Abstract
Purpose :
Fluorescein permeability (P) of the corneal epithelium is affected in dry eye disease, aging, and diabetes. P is measured by variations of the “fluorometric single-drop” method. This approach suffers from poor repeatability as the measurements are influenced by inner filter effects (IFE) and sensitivity at higher and lower concentrations of the dye, respectively. The objective of this study, therefore, is to establish an improved method for measurement of P based on sequential instillation of topical fluorescein.
Methods :
First, one drop of 0.35% fluorescein is instilled and its subsequent dynamics in the tears is followed by a custom-built ocular fluorometer. Next, 2 drops of 2% of fluorescein are instilled 10 min apart. 15 minutes later, the ocular surface is washed. Finally, fluorescence in the stroma (Fs) is measured 4 times. Assuming negligible loss into a/c, we derived an equation for permeability: P = (Q * Fs)/ (2*AUC); Q is the stromal thickness and AUC = (2/0.35) * F0/ke. F0 and ke are estimated based on fluorescence vs. time profile following the first drop of 0.35% fluorescein. Proof-of-principle of the different aspects of the approach has been investigated in a cohort of healthy volunteers (n >10).
Results :
The fluorescein dynamics in the tears following 0.35% drop could be followed with a high S/N ratio, without IFE, and without overloading the fluorometer (n>10). Analysis of the decay profile showed expected inter-individual as well as drop-to-drop variability in ke and F0. At 15 min following 0.35% drop, Fs was close to the measured background.

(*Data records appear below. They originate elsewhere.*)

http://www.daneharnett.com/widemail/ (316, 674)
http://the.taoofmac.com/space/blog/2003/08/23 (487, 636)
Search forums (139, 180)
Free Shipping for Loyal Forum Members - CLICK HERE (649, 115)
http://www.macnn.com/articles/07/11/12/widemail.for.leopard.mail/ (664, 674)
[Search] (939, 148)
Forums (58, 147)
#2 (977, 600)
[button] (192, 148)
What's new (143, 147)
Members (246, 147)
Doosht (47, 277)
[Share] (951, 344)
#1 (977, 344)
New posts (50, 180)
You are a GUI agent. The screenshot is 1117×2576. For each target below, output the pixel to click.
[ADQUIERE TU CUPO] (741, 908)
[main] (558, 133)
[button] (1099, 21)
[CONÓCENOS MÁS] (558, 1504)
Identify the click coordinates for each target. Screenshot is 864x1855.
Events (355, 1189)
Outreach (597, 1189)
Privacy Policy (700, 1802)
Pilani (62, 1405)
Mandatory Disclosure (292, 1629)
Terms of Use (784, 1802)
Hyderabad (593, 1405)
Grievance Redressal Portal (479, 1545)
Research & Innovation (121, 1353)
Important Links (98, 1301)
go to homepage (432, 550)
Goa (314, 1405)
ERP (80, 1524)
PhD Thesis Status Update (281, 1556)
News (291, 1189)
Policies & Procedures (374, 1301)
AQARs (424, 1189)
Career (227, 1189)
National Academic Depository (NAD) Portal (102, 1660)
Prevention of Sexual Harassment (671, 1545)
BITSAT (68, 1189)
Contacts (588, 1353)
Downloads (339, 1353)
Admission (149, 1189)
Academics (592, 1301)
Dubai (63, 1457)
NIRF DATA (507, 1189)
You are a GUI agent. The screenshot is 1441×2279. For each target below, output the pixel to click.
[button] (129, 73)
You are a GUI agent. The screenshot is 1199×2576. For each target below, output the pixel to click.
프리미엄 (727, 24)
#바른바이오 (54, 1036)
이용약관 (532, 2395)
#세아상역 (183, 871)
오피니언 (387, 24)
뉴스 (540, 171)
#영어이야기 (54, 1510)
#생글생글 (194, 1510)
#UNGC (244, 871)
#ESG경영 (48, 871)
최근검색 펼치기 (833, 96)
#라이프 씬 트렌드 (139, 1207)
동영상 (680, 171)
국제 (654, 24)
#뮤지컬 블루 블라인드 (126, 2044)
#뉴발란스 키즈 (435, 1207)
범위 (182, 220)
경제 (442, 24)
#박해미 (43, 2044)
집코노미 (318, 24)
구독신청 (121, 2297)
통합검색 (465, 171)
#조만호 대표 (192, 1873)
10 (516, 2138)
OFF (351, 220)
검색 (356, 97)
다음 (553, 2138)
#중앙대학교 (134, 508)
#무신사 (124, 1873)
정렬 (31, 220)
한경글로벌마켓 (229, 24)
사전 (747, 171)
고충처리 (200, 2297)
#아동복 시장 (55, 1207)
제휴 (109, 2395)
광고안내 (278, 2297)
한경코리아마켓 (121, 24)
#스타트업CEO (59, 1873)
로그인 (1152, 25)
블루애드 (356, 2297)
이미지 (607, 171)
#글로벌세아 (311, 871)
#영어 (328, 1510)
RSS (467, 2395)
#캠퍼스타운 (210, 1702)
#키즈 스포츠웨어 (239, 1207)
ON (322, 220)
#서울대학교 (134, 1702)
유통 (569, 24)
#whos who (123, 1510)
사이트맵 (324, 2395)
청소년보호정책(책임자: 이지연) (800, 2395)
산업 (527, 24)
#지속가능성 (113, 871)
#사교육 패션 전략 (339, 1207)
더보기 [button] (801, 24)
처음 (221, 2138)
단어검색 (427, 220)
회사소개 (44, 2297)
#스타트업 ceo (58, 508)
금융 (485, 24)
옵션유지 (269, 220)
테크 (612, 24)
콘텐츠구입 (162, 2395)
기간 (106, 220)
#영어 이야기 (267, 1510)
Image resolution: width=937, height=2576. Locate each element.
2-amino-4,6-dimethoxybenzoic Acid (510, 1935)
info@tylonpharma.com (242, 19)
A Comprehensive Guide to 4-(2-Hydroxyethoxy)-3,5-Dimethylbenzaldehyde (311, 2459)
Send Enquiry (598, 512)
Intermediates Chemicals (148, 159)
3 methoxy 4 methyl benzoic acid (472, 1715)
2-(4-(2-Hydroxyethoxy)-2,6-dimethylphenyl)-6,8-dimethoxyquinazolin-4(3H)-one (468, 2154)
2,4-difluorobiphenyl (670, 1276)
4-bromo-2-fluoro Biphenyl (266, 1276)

After multiple drops of the dye at 2%, Fs increased to at least 10-20x the background and could be measured very accurately. Based on average values of ke and F0 and assuming stromal thickness of 475 µm, the calculated range of P varied from 5-15 nm/sec (n=5).
Conclusions :
The inherent problem of IFE limits the use of fluorescein at high concentrations. Accordingly, we chose the low concentration drop (i.e., 0.35%) to circumvent IFE and determine fluorescein dynamics in the tears. The high concentration drops (i.e., 2%) surmounted the problem of poor sensitivity and allowed Fs measurements at high precision. The measured values of P, albeit much higher than previous reports, concurs with permeability of many solutes reported for the corneal epithelium.
This is an abstract that was submitted for the 2016 ARVO Annual Meeting, held in Seattle, Wash., May 1-5, 2016.